112P - Efficacy and safety of imprime PGG, a novel innate immune modulator, in combination with bevacizumab (Bev), carboplatin and paclitaxel for the 1st-l...

Date 17 April 2015
Event ELCC 2015
Session Poster lunch
Topics Anti-Cancer Agents & Biologic Therapy
Non-Small-Cell Lung Cancer, Metastatic
Cancer Immunology and Immunotherapy
Presenter Ada Braun
Citation Annals of Oncology (2015) 26 (suppl_1): 29-44. 10.1093/annonc/mdv050
Authors A. Braun1, W. Engel-Riedel2, F. Schneller3, M. Wolf4, W. Schuette5, J. Lowe1, P. Mattson1, M. Gargano1, M. Patchen1, R. Huhn1
  • 1Pharmaceutical Group, Biothera, 55121 - Eagan/US
  • 2Lungenklinik, Krankenhaus Merheim, 51109 - Köln/DE
  • 3Iii. Medizinische Klinik, Rechts der Isar Hospital,TUM, München/DE
  • 4Klinik Für Onkologie Und Hämatologie, Klinik Kassel, Kassel/DE
  • 5Clinic Of Internal Medicine Ii, Hospital Martha-Maria Halle-Dölau, Halle/Saale/DE



Imprime PGG (PGG) in combination with carboplatin/paclitaxel chemotherapy (C/P) and an EGFR-targeted antibody (cetuximab; Cet) increased objective response rates (ORR) compared to C/P + Cet alone (Schneller et al, J Thorac Oncol 2014; Vol 9 [Suppl 14], S40). This identically designed phase 2 trial evaluated PGG in combination with C/P and Bev in patients (pts) with stage IV non-squamous (no-sq) NSCLC.

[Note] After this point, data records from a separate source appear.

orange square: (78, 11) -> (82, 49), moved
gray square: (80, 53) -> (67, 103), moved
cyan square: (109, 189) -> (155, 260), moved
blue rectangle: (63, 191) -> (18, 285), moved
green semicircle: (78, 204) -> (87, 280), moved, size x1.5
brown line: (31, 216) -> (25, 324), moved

Pts were randomized 2:1 to receive Bev + PGG (4 mg/kg IV weekly) or Bev (Ctrl) in combination with C/P for 4 to 6 cycles. Bev + PGG were administered until documented progression or intolerable toxicity. ORR was the primary endpoint; secondary endpoints included duration of response (DoR), overall survival (OS) and safety. Imaging assessments (6-weekly CT of chest and abdomen) were reviewed centrally. At the time of the primary analysis, all pts had either progressed or had the opportunity to complete at least 18 treatment cycles.

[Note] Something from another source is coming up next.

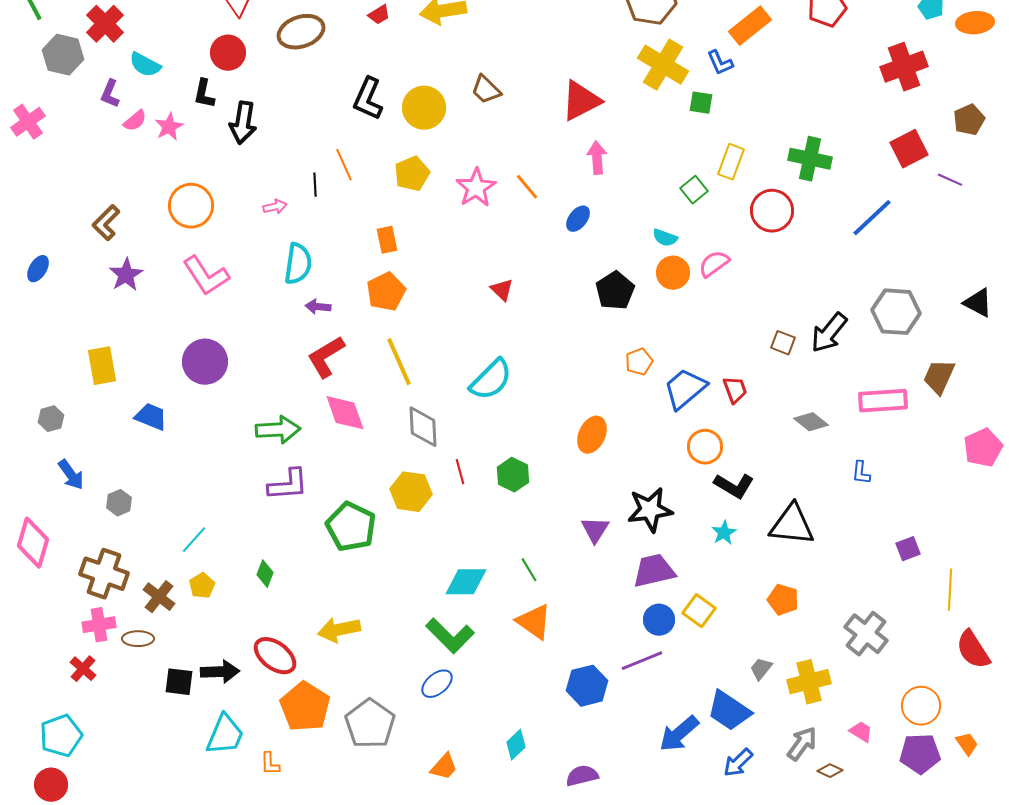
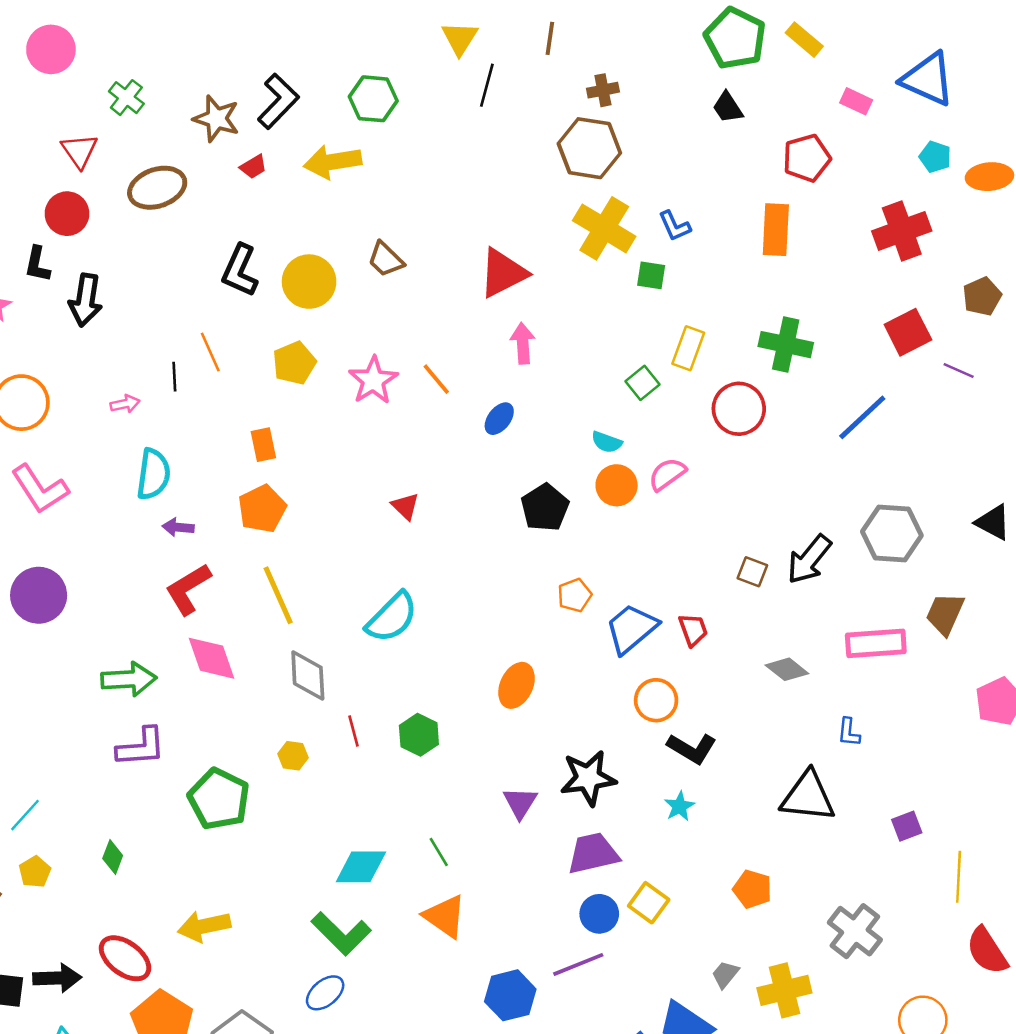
orange rectangle: (750, 26) -> (776, 230), moved, turned -48
yellow hexagon: (411, 492) -> (293, 756), size x0.6
black triangle: (792, 525) -> (808, 797), moved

Objective responses were achieved by 29 out of 48 evaluable pts (60.4%; 1 CR, 28 PR) in the PGG group and 10 out of 23 (43.5%; 0 CR, 10 PR) in the Ctrl group (p = 0.21). There was continued regression of lesions on maintenance PGG + Bev. Median (m) DoR was 10.3 mos with PGG compared to 5.6 mos with Ctrl. mPFS was 11.9 mos versus 10.2 mos (HR = 0.84; p = 0.54), and mOS 16.1 mos versus 11.6 mos (HR = 0.66; p = 0.13) among subjects receiving PGG versus Ctrl, respectively. Overall incidences of adverse events (AEs) were similar across treatment groups. The most common AEs (occurring in ≥ 5 pts) deemed possibly or probably related to PGG by the investigator were chills (13.6%); dyspnea, fatigue (10.2% each); nausea, pyrexia, and infusion-related reactions (8.5% each). Overall, 37.3% of pts receiving PGG and 43.3% receiving Ctrl discontinued the study due to AEs.


The combination of PGG with Bev and C/P chemotherapy resulted in numerically increased ORR, DoR, PFS and OS in pts with stage IV no-sq NSCLC. These results warrant further investigation of PGG in phase 3. The trial was sponsored by Biothera.

Clinical trial identification NCT 00874107, EudraCT 2008-006780-37


A. Braun, J. Lowe, P. Mattson, M. Gargano and M. Patchen: full-time employee of Biothera, Inc. stock options and/or grants of the company.

All other authors have declared no conflicts of interest.